▶ Exercise requirements
Quote exactly and only this range of lines in the data below: the line that holds "You are a GUI" to the line that holds "The image size is (1024, 1273).", both included.

··········

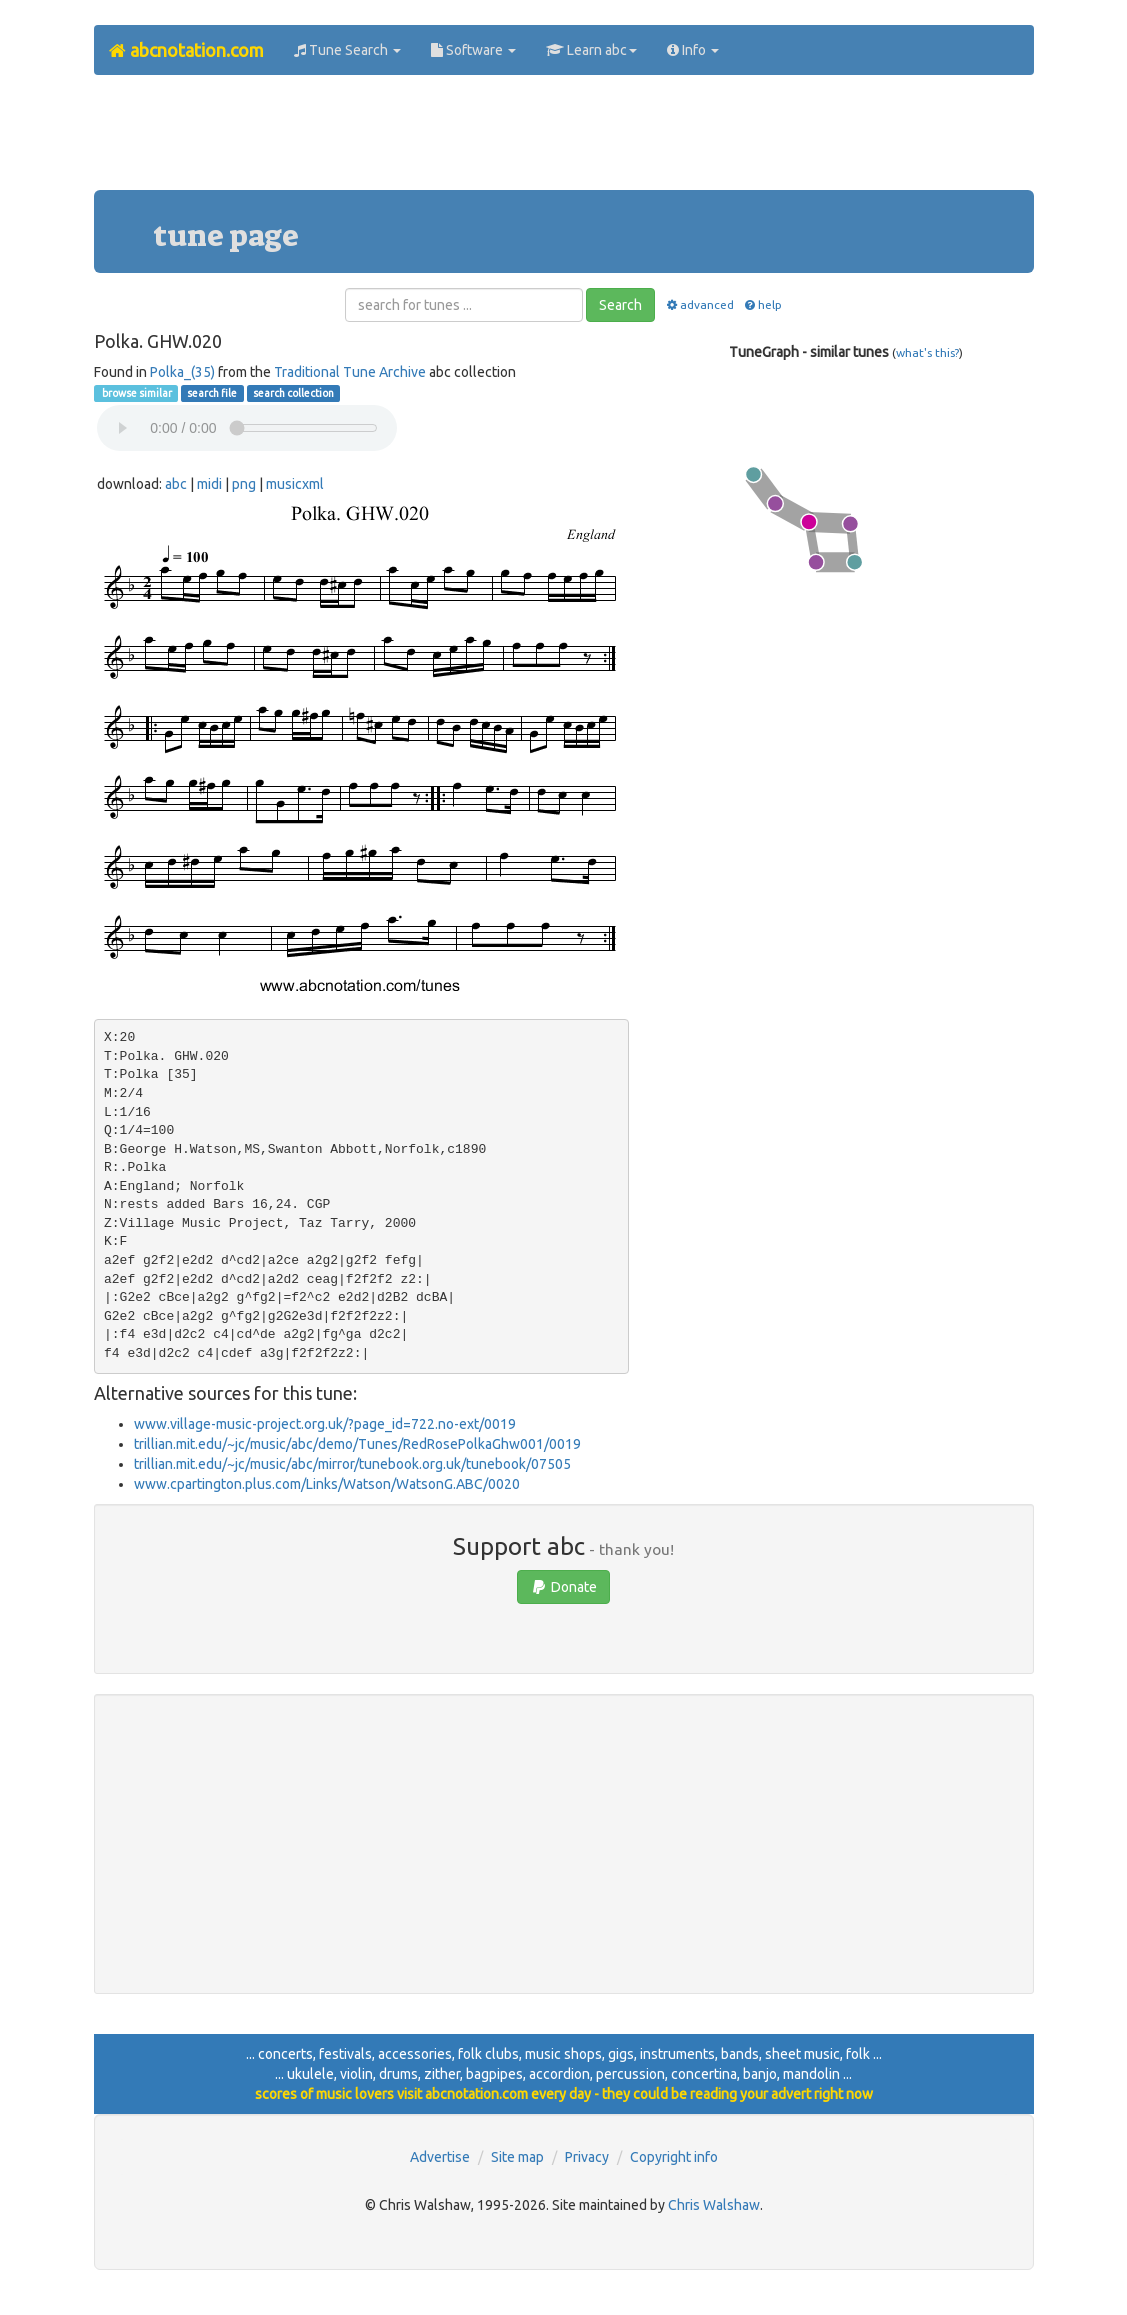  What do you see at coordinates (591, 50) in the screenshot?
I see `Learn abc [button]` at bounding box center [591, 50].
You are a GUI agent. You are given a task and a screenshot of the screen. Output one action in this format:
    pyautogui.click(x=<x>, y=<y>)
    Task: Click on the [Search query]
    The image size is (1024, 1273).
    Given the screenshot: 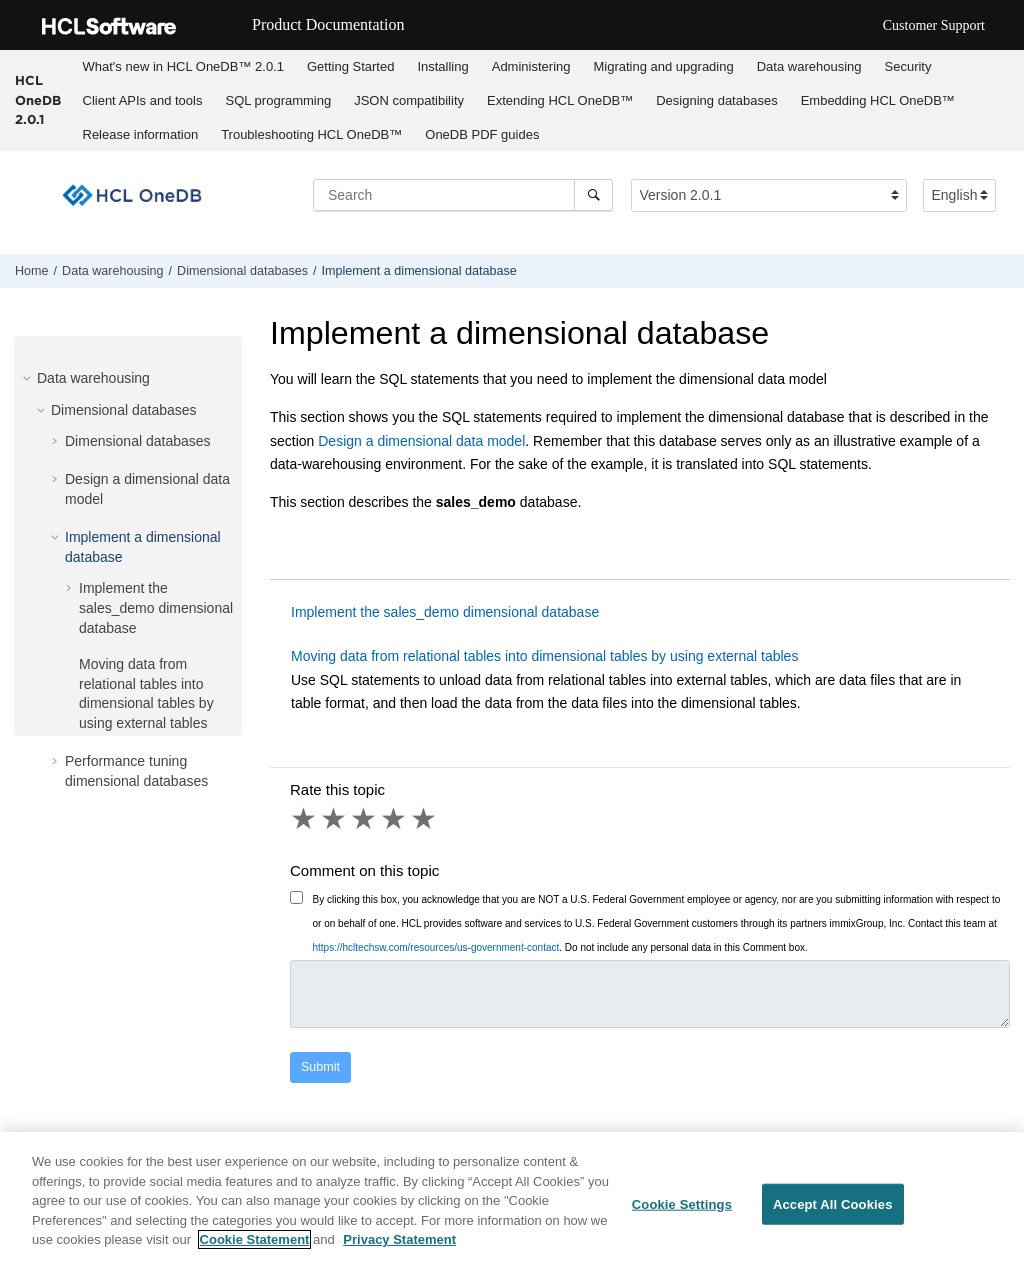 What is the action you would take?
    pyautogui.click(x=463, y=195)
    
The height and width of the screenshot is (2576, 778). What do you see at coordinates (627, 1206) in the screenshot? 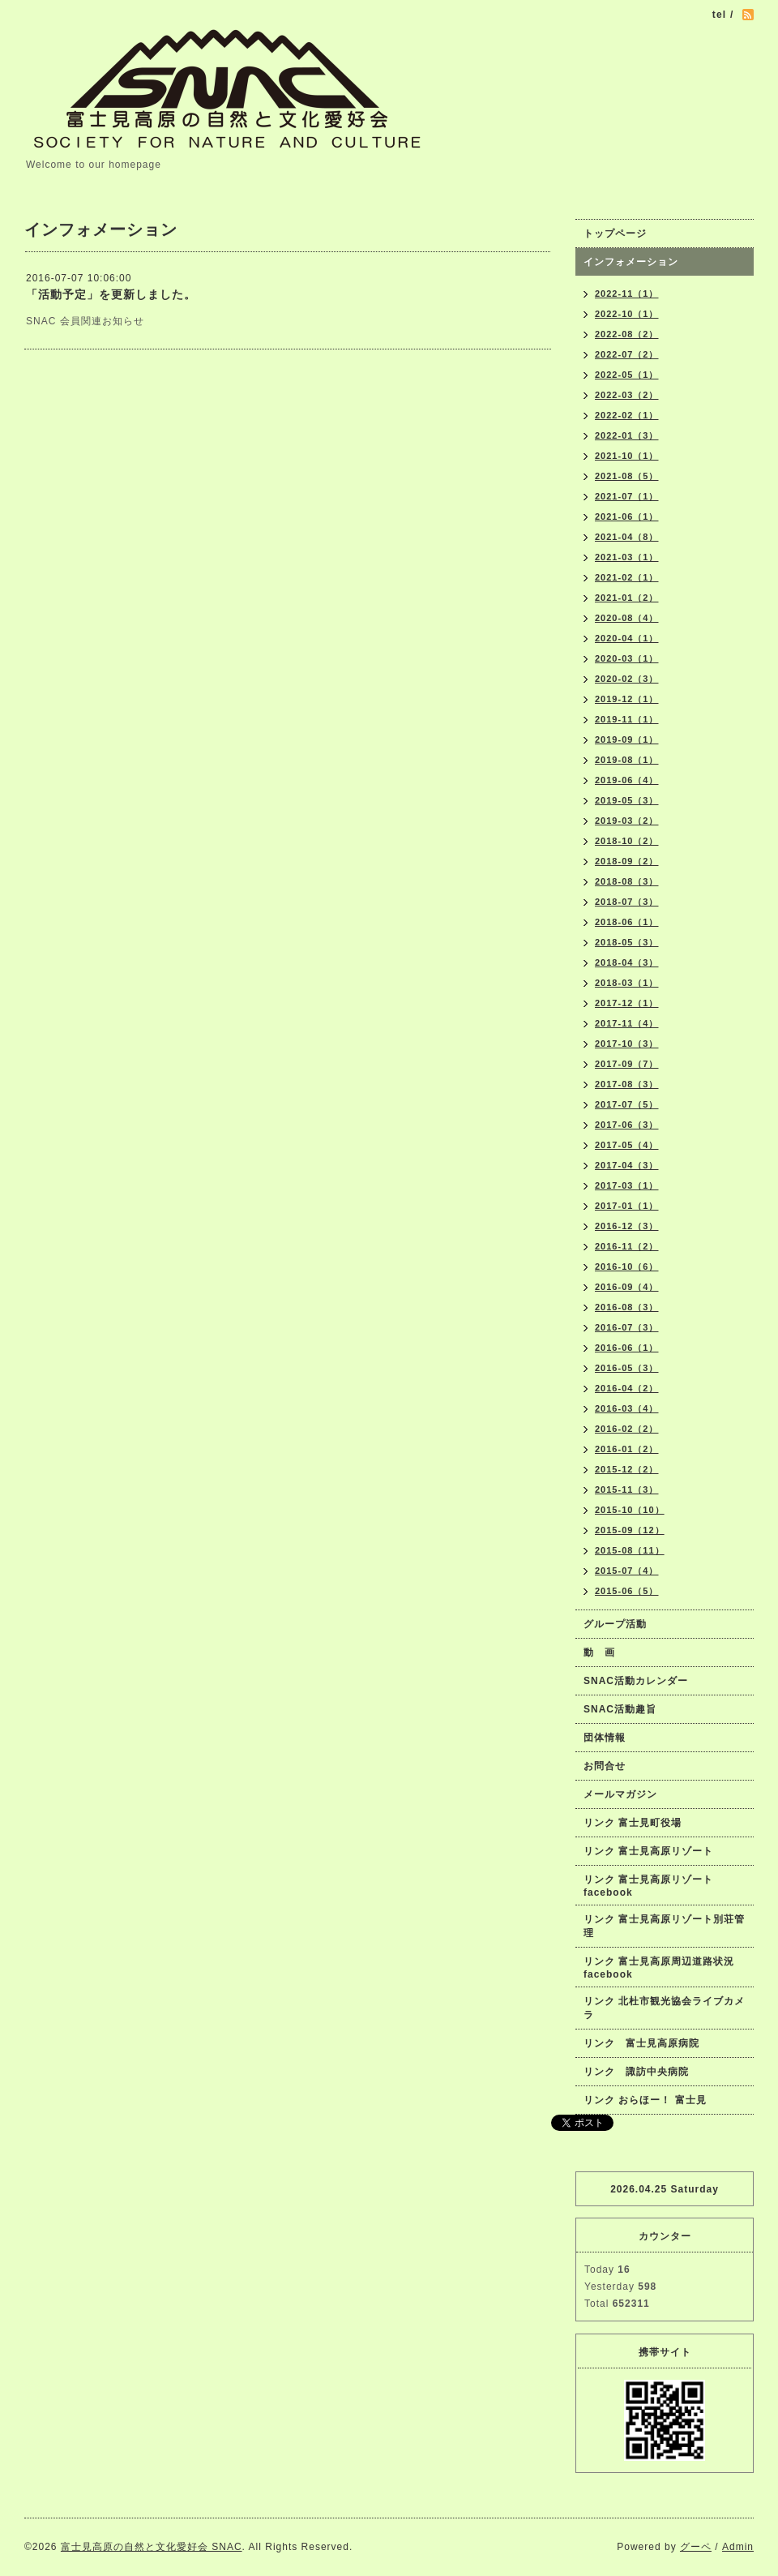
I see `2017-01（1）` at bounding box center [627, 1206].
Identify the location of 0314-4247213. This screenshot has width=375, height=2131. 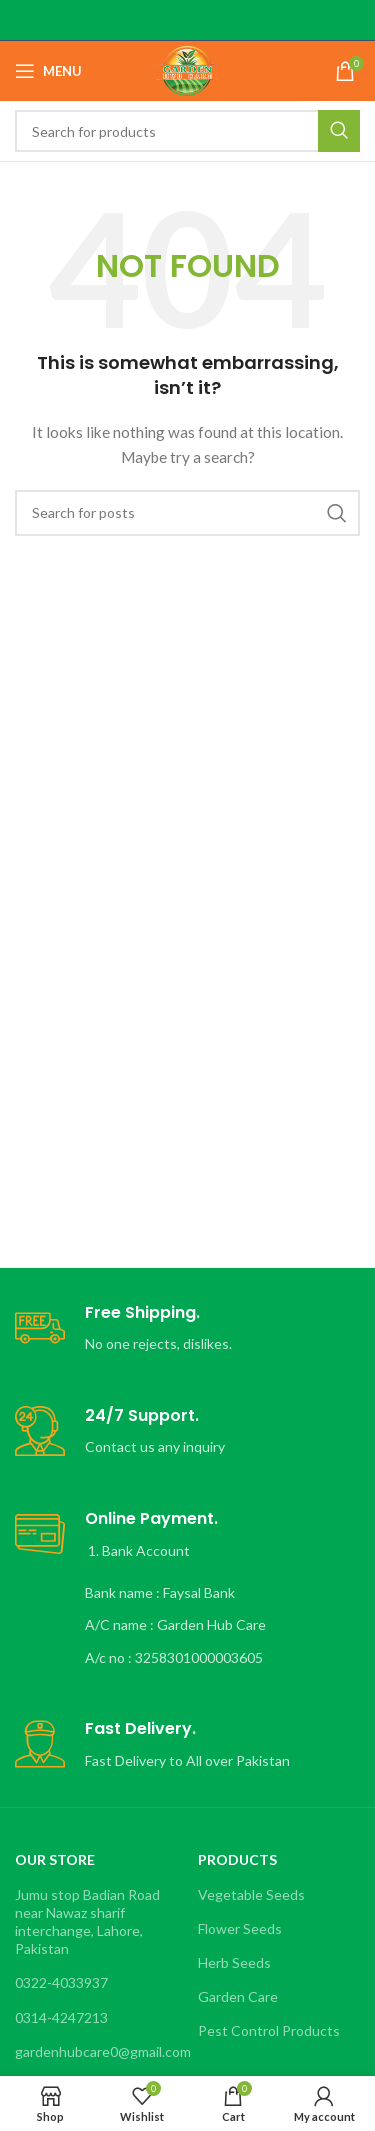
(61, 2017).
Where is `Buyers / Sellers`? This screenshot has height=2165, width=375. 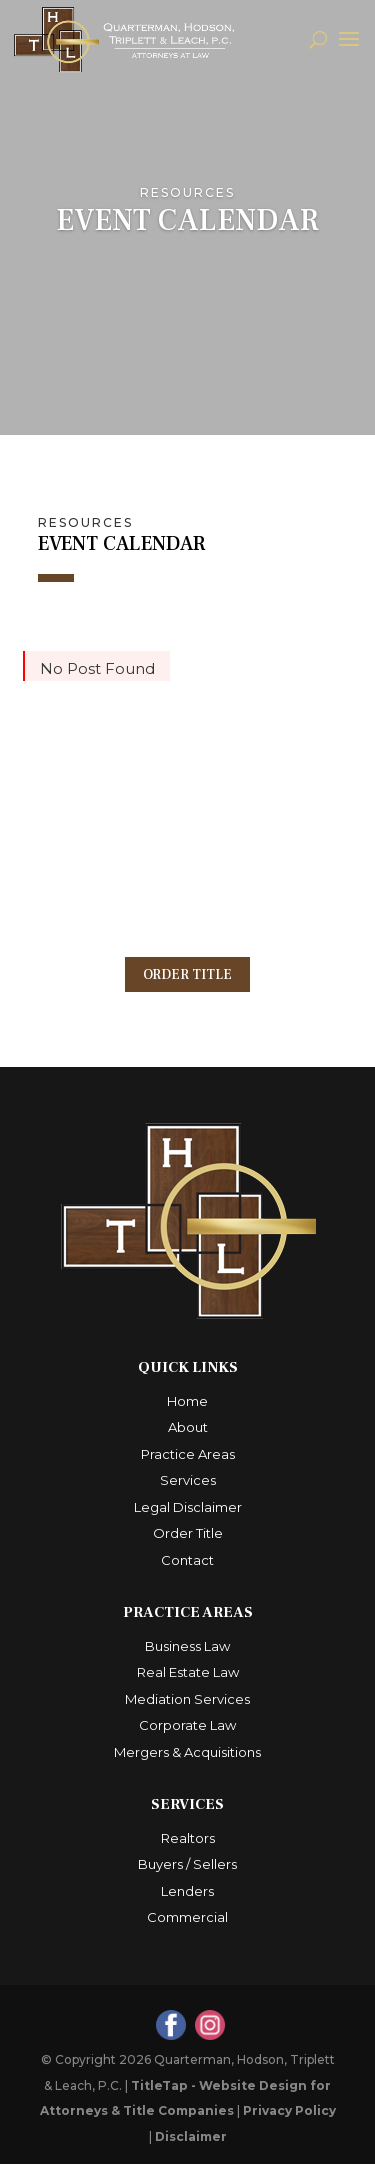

··········

▶ Result
You are a GUI agent. You are given a task and a screenshot of the screen. Output one action in this format:
    pyautogui.click(x=<x>, y=<y>)
    Task: Click on the [Search query]
    The image size is (1024, 1273).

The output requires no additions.